Colours are very important to me in my writing, and in my life in general. They’re useful descriptors, to help transfer the picture I “see in my head” to the page and give readers a sense of characters and settings in my story.
Everyone knows what blue eyes look like. They’re, well, blue. But for me blue isn’t just blue; it’s aquamarine, baby blue, china blue, cornflower blue, crystal blue, denim blue, electric blue, forget-me-not blue, gunmetal blue, ice blue, indigo, laser-beam blue, sapphire, sky blue, steel blue, and so on.
It’s important also to bear the rhythm of a sentence in mind – it’s a lot easier to say, “Oh, those baby-blues of his… how could she tear herself away?” than “She looked deep into his cerulean blue eyes”. The first is a description many of us would use, the second is more likely to conjure up an image of an artist’s studio with half-squeezed tubes of oil paint everywhere – which is, of course, entirely appropriate if you’re writing about an artist 🙂
Sometimes I find it useful to have a visual tool handy when it comes to qualifying a colour. This is where colour charts from paint companies can help. To the left you can see one fro Farrow & Ball which I actually had framed because I liked it so much! Notice the way the colours are sorted into cold/warm and light/dark. And the names are fantastic, like “Dead Salmon” or “Arsenic”. Sets off my imagination.
Colours can also subtly twist what you’re saying. If you refer to someone with mousy hair, we can immediately picture the colour because a lot of people have this hair colour, and nothing is out of the ordinary in the image. If, for example, we say instead that “her hair was the colour of a dead mouse”, it suddenly changes the mood of what we see because it creates an image of a person who may be ill, or sad, or unwashed, or even all three. And that is a different story altogether…

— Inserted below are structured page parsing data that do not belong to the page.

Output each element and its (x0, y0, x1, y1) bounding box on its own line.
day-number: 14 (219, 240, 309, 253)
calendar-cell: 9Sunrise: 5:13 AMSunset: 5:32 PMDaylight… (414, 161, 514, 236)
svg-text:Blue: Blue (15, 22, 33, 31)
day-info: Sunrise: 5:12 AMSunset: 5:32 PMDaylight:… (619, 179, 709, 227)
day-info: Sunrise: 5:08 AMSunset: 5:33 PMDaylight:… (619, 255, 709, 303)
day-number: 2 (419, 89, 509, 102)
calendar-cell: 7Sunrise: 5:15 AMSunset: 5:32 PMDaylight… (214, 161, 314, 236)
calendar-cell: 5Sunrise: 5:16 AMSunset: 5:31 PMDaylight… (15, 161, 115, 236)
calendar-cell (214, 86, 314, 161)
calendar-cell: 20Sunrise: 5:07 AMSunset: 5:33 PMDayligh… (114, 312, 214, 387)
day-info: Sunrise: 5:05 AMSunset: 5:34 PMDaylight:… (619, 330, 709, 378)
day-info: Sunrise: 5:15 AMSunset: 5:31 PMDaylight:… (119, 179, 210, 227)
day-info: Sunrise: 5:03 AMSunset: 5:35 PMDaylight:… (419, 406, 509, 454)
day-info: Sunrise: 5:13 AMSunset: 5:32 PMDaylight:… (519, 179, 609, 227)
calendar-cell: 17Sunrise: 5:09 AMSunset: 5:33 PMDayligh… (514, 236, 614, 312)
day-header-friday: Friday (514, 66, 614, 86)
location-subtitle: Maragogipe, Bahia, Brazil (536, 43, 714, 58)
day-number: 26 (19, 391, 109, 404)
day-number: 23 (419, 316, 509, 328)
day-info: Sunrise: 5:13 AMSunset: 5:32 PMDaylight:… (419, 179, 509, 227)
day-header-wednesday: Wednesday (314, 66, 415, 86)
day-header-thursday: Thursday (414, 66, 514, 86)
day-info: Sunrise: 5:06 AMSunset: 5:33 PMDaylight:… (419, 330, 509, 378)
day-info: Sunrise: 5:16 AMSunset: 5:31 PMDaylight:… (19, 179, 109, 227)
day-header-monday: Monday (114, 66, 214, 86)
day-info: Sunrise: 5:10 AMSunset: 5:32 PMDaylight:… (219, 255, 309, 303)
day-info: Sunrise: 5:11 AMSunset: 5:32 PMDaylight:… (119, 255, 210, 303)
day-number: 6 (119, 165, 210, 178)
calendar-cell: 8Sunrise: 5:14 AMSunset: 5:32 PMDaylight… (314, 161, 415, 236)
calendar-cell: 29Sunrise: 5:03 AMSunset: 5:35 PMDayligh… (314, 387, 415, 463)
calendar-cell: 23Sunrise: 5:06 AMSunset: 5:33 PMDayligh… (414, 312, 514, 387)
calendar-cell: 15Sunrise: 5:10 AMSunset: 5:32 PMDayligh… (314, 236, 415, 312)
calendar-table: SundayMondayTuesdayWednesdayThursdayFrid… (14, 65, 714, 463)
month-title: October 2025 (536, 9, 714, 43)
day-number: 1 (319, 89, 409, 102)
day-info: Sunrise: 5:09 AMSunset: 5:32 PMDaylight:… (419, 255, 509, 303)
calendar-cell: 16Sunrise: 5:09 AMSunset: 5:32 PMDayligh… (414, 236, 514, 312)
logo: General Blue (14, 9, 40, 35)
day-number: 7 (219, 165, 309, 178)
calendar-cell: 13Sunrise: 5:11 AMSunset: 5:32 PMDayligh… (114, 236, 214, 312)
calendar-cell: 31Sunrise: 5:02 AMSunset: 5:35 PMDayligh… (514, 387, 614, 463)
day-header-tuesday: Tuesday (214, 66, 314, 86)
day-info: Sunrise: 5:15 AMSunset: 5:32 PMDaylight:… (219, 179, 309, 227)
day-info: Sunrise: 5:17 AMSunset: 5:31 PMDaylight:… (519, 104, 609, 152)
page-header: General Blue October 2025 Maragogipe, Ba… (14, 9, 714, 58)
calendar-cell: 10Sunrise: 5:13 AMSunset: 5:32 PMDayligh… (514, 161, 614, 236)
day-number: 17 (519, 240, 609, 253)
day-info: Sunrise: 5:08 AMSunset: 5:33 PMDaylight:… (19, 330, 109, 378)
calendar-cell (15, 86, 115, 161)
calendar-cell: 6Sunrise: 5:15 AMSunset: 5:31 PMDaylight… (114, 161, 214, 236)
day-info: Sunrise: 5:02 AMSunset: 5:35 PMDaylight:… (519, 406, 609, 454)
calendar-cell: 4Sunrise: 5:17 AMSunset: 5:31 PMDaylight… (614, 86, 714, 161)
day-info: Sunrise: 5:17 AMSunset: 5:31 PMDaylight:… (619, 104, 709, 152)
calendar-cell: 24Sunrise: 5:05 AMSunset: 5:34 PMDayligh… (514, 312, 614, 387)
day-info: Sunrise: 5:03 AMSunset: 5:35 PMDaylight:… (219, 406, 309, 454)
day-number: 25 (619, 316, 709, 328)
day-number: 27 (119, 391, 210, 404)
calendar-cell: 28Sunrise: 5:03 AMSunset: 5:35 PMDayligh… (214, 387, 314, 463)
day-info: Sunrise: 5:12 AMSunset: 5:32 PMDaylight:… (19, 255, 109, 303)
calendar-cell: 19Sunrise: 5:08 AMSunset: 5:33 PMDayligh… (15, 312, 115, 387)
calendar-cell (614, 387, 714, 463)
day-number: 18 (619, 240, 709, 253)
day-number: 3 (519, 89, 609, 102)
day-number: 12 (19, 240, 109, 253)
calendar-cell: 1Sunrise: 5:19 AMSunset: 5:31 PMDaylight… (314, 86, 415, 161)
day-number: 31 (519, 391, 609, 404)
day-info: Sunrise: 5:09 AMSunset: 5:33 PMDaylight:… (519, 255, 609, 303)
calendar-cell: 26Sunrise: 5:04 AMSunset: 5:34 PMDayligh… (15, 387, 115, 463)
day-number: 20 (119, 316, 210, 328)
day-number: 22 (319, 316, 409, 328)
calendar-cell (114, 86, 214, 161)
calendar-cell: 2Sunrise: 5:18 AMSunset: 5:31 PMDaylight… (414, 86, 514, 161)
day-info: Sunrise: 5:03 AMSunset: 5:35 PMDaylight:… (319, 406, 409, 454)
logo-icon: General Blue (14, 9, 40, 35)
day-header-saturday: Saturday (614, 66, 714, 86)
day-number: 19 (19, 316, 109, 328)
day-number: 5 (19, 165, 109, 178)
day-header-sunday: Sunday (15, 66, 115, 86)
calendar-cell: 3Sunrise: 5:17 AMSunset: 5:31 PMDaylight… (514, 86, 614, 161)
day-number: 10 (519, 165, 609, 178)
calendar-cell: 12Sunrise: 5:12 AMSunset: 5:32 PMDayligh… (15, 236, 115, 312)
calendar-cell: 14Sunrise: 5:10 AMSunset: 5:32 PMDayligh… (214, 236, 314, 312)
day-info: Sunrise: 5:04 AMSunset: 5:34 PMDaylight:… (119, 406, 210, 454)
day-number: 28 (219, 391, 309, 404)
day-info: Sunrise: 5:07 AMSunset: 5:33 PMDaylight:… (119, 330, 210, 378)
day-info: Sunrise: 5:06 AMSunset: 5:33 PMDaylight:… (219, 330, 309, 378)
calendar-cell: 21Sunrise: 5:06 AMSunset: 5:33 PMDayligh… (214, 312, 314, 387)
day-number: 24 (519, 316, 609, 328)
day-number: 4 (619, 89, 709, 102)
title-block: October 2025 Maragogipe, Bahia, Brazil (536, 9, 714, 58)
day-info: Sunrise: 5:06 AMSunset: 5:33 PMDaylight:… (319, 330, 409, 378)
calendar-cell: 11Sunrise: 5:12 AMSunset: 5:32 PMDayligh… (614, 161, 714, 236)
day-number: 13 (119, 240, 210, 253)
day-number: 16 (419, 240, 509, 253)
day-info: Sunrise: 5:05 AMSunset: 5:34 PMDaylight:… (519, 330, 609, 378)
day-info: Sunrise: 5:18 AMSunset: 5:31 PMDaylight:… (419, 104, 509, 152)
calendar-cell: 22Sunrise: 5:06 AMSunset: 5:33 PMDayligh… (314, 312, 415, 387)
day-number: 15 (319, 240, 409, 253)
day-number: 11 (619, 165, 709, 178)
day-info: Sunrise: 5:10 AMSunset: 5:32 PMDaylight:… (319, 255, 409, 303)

Colour collections are everywhere. Here’s a photo of an eye shadow palette I took at a NYX make-up counter recently. Using qualifying words I’ve managed to come up with some descriptors. In the top row there is “Roman Roof” and “Liquid Gold”, in the bottom row I have “Rhubarb Compote” and “Tin Soldier”, among others.
This is from my own imagination, of course. I can’t remember the names on the actual palette!